Kunishige Hideyuki, Myojin Kazuhiro, Ishibashi Yoshimitsu, Ishii Koji, Kawasaki Masakazu, Oka Junichi
Division of Cardiovascular Surgery, National Hospital Organization Hokkaido Cancer Center, 4-2 Kikusui, Shiroishiku, Sapporo 003-0804, Japan.
Jpn J Thorac Cardiovasc Surg. 2006 Nov;54(11):477-82. doi: 10.1007/s11748-006-0039-9.
Patients with Stanford type B dissection who have been treated successfully with medical hypotensive therapy during the acute phase (< 14 days) have the risk of surgery during the chronic phase because of enlargement of the dissected aorta. The objective of this retrospective analysis is to determine the predictors of surgical indications for acute type B aortic dissection by studying chronic-phase enlargements of aortic dissection in patients treated successfully with medical hypotensive therapy.

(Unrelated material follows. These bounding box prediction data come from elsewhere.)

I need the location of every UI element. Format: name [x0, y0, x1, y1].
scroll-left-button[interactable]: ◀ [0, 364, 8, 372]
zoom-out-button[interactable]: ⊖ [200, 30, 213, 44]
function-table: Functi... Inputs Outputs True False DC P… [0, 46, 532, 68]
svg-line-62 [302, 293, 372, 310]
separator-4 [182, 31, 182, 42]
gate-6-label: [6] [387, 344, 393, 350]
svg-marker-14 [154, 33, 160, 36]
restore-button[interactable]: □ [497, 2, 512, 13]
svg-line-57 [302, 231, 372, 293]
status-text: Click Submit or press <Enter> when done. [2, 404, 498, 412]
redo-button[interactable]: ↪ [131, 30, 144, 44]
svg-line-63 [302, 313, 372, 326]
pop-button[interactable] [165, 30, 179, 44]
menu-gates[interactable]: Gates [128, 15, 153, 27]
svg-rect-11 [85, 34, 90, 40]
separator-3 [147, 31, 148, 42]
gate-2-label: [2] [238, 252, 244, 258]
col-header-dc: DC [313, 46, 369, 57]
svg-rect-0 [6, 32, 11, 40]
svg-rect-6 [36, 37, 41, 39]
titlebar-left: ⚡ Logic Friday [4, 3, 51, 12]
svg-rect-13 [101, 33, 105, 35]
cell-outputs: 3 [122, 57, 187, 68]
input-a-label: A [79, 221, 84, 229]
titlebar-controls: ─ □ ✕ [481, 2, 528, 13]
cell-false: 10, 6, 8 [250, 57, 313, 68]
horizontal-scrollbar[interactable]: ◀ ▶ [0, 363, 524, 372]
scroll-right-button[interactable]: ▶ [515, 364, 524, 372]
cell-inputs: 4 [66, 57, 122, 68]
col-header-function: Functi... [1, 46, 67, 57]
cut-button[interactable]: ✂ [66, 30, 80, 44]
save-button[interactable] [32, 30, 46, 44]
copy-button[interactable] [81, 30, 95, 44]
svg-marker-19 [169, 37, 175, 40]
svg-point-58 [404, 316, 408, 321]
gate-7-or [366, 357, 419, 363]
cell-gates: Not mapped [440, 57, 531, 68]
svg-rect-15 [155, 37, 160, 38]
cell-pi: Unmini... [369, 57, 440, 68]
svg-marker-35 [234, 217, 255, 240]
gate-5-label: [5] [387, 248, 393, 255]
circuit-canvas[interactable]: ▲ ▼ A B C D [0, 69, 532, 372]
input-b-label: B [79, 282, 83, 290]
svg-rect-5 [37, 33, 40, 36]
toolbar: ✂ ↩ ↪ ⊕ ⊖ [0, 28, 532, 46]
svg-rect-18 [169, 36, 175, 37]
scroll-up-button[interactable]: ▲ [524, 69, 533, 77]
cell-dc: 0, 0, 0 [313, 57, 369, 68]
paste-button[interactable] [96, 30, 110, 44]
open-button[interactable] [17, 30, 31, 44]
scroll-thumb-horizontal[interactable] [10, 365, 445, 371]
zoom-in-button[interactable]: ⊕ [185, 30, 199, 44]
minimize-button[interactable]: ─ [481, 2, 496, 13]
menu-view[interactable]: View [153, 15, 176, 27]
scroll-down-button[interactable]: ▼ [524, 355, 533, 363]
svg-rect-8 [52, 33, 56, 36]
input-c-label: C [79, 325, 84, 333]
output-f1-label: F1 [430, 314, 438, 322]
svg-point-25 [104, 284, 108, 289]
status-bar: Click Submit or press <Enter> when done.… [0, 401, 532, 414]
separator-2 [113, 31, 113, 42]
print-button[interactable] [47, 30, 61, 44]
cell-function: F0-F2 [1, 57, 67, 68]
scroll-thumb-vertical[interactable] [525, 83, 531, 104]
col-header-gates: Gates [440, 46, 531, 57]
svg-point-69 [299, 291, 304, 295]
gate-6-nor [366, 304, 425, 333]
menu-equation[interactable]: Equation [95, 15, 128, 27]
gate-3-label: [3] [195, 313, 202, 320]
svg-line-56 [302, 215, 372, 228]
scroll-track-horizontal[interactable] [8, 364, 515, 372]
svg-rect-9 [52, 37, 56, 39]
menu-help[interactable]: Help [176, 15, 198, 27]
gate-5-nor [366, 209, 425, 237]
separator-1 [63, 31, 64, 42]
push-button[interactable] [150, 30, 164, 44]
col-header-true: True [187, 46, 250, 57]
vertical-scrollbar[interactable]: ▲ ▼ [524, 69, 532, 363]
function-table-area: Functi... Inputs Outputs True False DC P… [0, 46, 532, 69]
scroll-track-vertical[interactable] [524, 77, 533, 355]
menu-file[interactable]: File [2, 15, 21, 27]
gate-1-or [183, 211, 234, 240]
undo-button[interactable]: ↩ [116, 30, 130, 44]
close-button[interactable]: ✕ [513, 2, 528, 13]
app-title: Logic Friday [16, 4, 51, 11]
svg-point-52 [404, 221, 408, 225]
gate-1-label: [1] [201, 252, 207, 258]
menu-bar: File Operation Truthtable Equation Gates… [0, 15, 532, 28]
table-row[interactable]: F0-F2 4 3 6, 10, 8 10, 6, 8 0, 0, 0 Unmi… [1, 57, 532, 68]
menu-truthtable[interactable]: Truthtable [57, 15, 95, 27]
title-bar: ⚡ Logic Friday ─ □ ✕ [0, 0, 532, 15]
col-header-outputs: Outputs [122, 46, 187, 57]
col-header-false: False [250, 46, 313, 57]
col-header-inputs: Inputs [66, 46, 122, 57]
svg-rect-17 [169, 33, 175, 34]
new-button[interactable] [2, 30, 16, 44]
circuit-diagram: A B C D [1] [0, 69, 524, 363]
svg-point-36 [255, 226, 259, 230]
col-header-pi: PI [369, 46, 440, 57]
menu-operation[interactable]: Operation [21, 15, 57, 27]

Altogether, 131 patients with type B aortic dissection were treated medically during the acute phase between 1987 and 2004. Multivariate factor analyses were performed to determine the predictors of chronic-phase enlargement (> or = 55 mm, as defined for our surgical criteria) of the dissected aorta.

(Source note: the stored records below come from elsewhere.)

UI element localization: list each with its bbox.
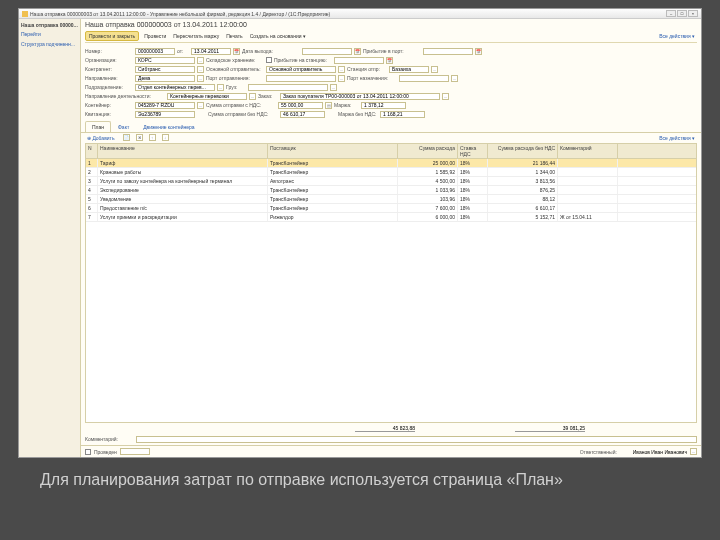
margin-novat-input: 1 168,21 bbox=[380, 111, 425, 118]
create-based-button[interactable]: Создать на основании ▾ bbox=[248, 32, 308, 40]
lookup-icon[interactable]: … bbox=[249, 93, 256, 100]
sidebar-current: Наша отправка 00000... bbox=[21, 22, 78, 28]
direction-label: Направление: bbox=[85, 75, 133, 81]
calc-icon[interactable]: ▤ bbox=[325, 102, 332, 109]
activity-label: Направление деятельности: bbox=[85, 93, 165, 99]
contragent-input[interactable]: Сибтранс bbox=[135, 66, 195, 73]
storage-checkbox[interactable] bbox=[266, 57, 272, 63]
move-down-icon[interactable]: ↓ bbox=[162, 134, 169, 141]
lookup-icon[interactable]: … bbox=[690, 448, 697, 455]
table-row[interactable]: 6Предоставление п/сТрансКонтейнер7 600,0… bbox=[86, 204, 696, 213]
margin-input: 1 378,12 bbox=[361, 102, 406, 109]
print-button[interactable]: Печать bbox=[224, 32, 244, 40]
col-comment[interactable]: Комментарий bbox=[558, 144, 618, 158]
tab-fact[interactable]: Факт bbox=[111, 121, 136, 132]
doc-toolbar: Провести и закрыть Провести Пересчитать … bbox=[85, 30, 697, 43]
table-row[interactable]: 4ЭкспедированиеТрансКонтейнер1 033,9618%… bbox=[86, 186, 696, 195]
all-actions-button[interactable]: Все действия ▾ bbox=[657, 32, 697, 40]
add-row-button[interactable]: ⊕ Добавить bbox=[85, 134, 117, 142]
lookup-icon[interactable]: … bbox=[330, 84, 337, 91]
date-input[interactable]: 13.04.2011 bbox=[191, 48, 231, 55]
lookup-icon[interactable]: … bbox=[451, 75, 458, 82]
col-sum[interactable]: Сумма расхода bbox=[398, 144, 458, 158]
maximize-button[interactable]: □ bbox=[677, 10, 687, 17]
port-arrival-input[interactable] bbox=[423, 48, 473, 55]
col-supplier[interactable]: Поставщик bbox=[268, 144, 398, 158]
lookup-icon[interactable]: … bbox=[197, 102, 204, 109]
cargo-input[interactable] bbox=[248, 84, 328, 91]
from-label: от: bbox=[177, 48, 189, 54]
margin-novat-label: Маржа без НДС: bbox=[338, 111, 378, 117]
close-button[interactable]: × bbox=[688, 10, 698, 17]
order-input[interactable]: Заказ покупателя ТР00-000003 от 13.04.20… bbox=[280, 93, 440, 100]
calendar-icon[interactable]: 📅 bbox=[475, 48, 482, 55]
minimize-button[interactable]: – bbox=[666, 10, 676, 17]
sidebar-link-structure[interactable]: Структура подчиненн... bbox=[21, 41, 78, 47]
main-sender-input[interactable]: Основной отправитель bbox=[266, 66, 336, 73]
number-input[interactable]: 000000003 bbox=[135, 48, 175, 55]
grid-all-actions[interactable]: Все действия ▾ bbox=[657, 134, 697, 142]
quota-label: Квитанция: bbox=[85, 111, 133, 117]
save-and-close-button[interactable]: Провести и закрыть bbox=[85, 31, 139, 41]
posted-label: Проведен bbox=[94, 449, 117, 455]
comment-input[interactable] bbox=[136, 436, 697, 443]
tabs: План Факт Движение контейнера bbox=[81, 121, 701, 133]
lookup-icon[interactable]: … bbox=[431, 66, 438, 73]
subdivision-input[interactable]: Отдел контейнерных перев... bbox=[135, 84, 215, 91]
delete-icon[interactable]: ✖ bbox=[136, 134, 143, 141]
totals-row: 45 823,88 39 081,25 bbox=[81, 423, 701, 434]
col-sum-novat[interactable]: Сумма расхода без НДС bbox=[488, 144, 558, 158]
move-up-icon[interactable]: ↑ bbox=[149, 134, 156, 141]
station-dep-input[interactable]: Базаиха bbox=[389, 66, 429, 73]
table-row[interactable]: 2Крановые работыТрансКонтейнер1 585,9218… bbox=[86, 168, 696, 177]
copy-icon[interactable]: 📄 bbox=[123, 134, 130, 141]
total-sum-novat: 39 081,25 bbox=[515, 425, 585, 432]
tab-container-move[interactable]: Движение контейнера bbox=[136, 121, 201, 132]
window-title: Наша отправка 000000003 от 13.04.2011 12… bbox=[30, 11, 666, 17]
recalc-button[interactable]: Пересчитать маржу bbox=[171, 32, 221, 40]
direction-input[interactable]: Дема bbox=[135, 75, 195, 82]
post-button[interactable]: Провести bbox=[142, 32, 168, 40]
calendar-icon[interactable]: 📅 bbox=[386, 57, 393, 64]
port-dep-input[interactable] bbox=[266, 75, 336, 82]
subdivision-label: Подразделение: bbox=[85, 84, 133, 90]
titlebar: Наша отправка 000000003 от 13.04.2011 12… bbox=[19, 9, 701, 19]
org-input[interactable]: КОРС bbox=[135, 57, 195, 64]
lookup-icon[interactable]: … bbox=[217, 84, 224, 91]
quota-input[interactable]: Эо236789 bbox=[135, 111, 195, 118]
date-arrival-label: Дата выхода: bbox=[242, 48, 300, 54]
col-vat[interactable]: Ставка НДС bbox=[458, 144, 488, 158]
doc-title: Наша отправка 000000003 от 13.04.2011 12… bbox=[85, 21, 697, 28]
table-row[interactable]: 7Услуги приемки и раскредитацииРижелдор6… bbox=[86, 213, 696, 222]
sidebar-link-goto[interactable]: Перейти bbox=[21, 31, 78, 37]
posted-checkbox[interactable] bbox=[85, 449, 91, 455]
tab-plan[interactable]: План bbox=[85, 121, 111, 132]
org-label: Организация: bbox=[85, 57, 133, 63]
activity-input[interactable]: Контейнерные перевозки bbox=[167, 93, 247, 100]
table-row[interactable]: 3Услуги по завозу контейнера на контейне… bbox=[86, 177, 696, 186]
date-arrival-input[interactable] bbox=[302, 48, 352, 55]
lookup-icon[interactable]: … bbox=[442, 93, 449, 100]
port-arrival-label: Прибытие в порт: bbox=[363, 48, 421, 54]
posted-input[interactable] bbox=[120, 448, 150, 455]
station-arrival-input[interactable] bbox=[334, 57, 384, 64]
table-row[interactable]: 1ТарифТрансКонтейнер25 000,0018%21 186,4… bbox=[86, 159, 696, 168]
footer: Проведен Ответственный: Иванов Иван Иван… bbox=[81, 445, 701, 457]
responsible-value: Иванов Иван Иванович bbox=[633, 449, 687, 455]
table-row[interactable]: 5УведомлениеТрансКонтейнер103,9618%88,12 bbox=[86, 195, 696, 204]
lookup-icon[interactable]: … bbox=[338, 66, 345, 73]
lookup-icon[interactable]: … bbox=[197, 57, 204, 64]
sum-vat-input[interactable]: 55 000,00 bbox=[278, 102, 323, 109]
lookup-icon[interactable]: … bbox=[197, 75, 204, 82]
col-name[interactable]: Наименование bbox=[98, 144, 268, 158]
lookup-icon[interactable]: … bbox=[197, 66, 204, 73]
main-area: Наша отправка 000000003 от 13.04.2011 12… bbox=[81, 19, 701, 457]
storage-label: Складское хранение: bbox=[206, 57, 264, 63]
col-n[interactable]: N bbox=[86, 144, 98, 158]
port-dest-input[interactable] bbox=[399, 75, 449, 82]
calendar-icon[interactable]: 📅 bbox=[233, 48, 240, 55]
calendar-icon[interactable]: 📅 bbox=[354, 48, 361, 55]
lookup-icon[interactable]: … bbox=[338, 75, 345, 82]
container-input[interactable]: 045289-7 RZDU bbox=[135, 102, 195, 109]
port-dep-label: Порт отправления: bbox=[206, 75, 264, 81]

Overall dissection-related mortality was 17.6%. Patency of the false lumen was an independent risk factor for dissection-related death (P = 0.0238, hazard ratio 2.594, confidence interval 1.009-6.122) and for dissection-related events (P = 0.0157, hazard ratio 1.870, confidence interval 1.116-3.133). The incidence of patients treated surgically during the chronic phase was 32.8%. The predictors for aortic enlargement during the chronic phase were the condition of maximum aortic diameter > or = 45 mm with a patent false lumen during the acute phase. The rates of freedom from aortic enlargement (> or = 55 mm) for patients with maximum diameter (> or = 45 mm) with a patent false lumen during the acute phase at 1, 5, and 10 years were 72.6%, 66.0%, and 42.8%, respectively, whereas in patients with a maximum aortic diameter of < 45 mm with a thrombosed false lumen the values were 100%, 94.7%, and 89.2%, respectively (P < 0.005).
These data suggest that patients with acute type B dissection with a patent false lumen or a diameter > or = 45 mm (or both) during the acute phase are at risk for enlargement of the dissecting aorta. The patients with dissecting aortas > or = 45 mm or a patent false lumen (or both) therefore require close follow-up to detect enlargement of the dissecting aorta, whereas patients with a maximum aortic diameter of < 45 mm with a thrombosed false lumen can stay on conservative therapy.
急性B型主动脉夹层患者在急性期(<14天)经药物降压治疗成功后,由于夹层主动脉扩大,在慢性期存在手术风险。本回顾性分析的目的是通过研究经药物降压治疗成功的患者主动脉夹层的慢性期扩大情况,确定急性B型主动脉夹层手术指征的预测因素。
1987年至2004年期间,共有131例B型主动脉夹层患者在急性期接受了药物治疗。进行多因素分析以确定夹层主动脉慢性期扩大(≥55mm,根据我们的手术标准定义)的预测因素。
总体夹层相关死亡率为17.6%。假腔通畅是夹层相关死亡(P = 0.0238,风险比2.594,置信区间1.009 - 6.122)和夹层相关事件(P = 0.0157,风险比1.870,置信区间1.116 - 3.133)的独立危险因素。慢性期手术治疗患者的发生率为32.8%。慢性期主动脉扩大的预测因素是急性期最大主动脉直径≥45mm且假腔通畅。急性期最大直径≥45mm且假腔通畅的患者在1年、5年和10年时无主动脉扩大(≥55mm)的发生率分别为72.6%、66.0%和42.8%,而急性期最大主动脉直径<45mm且假腔血栓形成的患者该值分别为100%、94.7%和89.2%(P < 0.005)。
这些数据表明,急性期急性B型夹层患者假腔通畅或直径≥45mm(或两者皆有)有夹层主动脉扩大的风险。因此,夹层主动脉≥45mm或假腔通畅(或两者皆有)的患者需要密切随访以检测夹层主动脉扩大,而急性期最大主动脉直径<45mm且假腔血栓形成的患者可继续接受保守治疗。